Quando sui paesi cala la sera e le stelle si accendono sembra che tutto
diventi suggestivo per non dire fiabesco. La luce calda e
giallognola dei lampioni, accostata alle mille luci degli ornamenti
natalizi, fanno apparire le vie, le piazze e taluni angoli come
scenari di un presepe.
Anche guardando il paese da lontano, avvolto
nel buio della notte, dove tutto ciò che lo circonda scompare, e
dove solo un grosso alone luminoso si alza sopra il centro abitato,
si riesce a respirare l’atmosfera festosa tipica di dicembre, il
mese più “buono” dell’anno.
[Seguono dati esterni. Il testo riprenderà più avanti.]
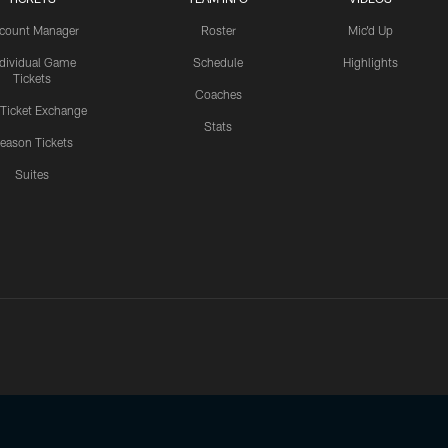
count Manager
Roster
Mic'd Up
ndividual Game
Schedule
Highlights
Tickets
Coaches
 Ticket Exchange
Stats
eason Tickets
Suites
Le vetrine sono tutte illuminate,
traboccanti di regali e infinite promozioni, nei giardini, sui
balconi, dietro alle finestre decine di alberi si accedono e si
spengono come se tutto ciò facesse parte di un immenso flipper.
Davanti alle chiese si rivive la nascita di Gesù con la stella
cometa sulla capanna di legno, Giuseppe e Maria, l’asinello e il
bue, e, fasciata nella paglia, la greppia ancora vuota, per lo meno
fino alla messa di mezzanotte della vigilia.
P.s.
Colgo l’occasione per ricordare due appuntamenti che si terranno a Bedonia:
domenica 21 dicembre alle ore 21 si svolgerà il concerto natalizio
della banda "Glenn Miller", mentre il 24 dicembre, a partire dalle
23.30, si rinnoverà l’usanza del presepe vivente.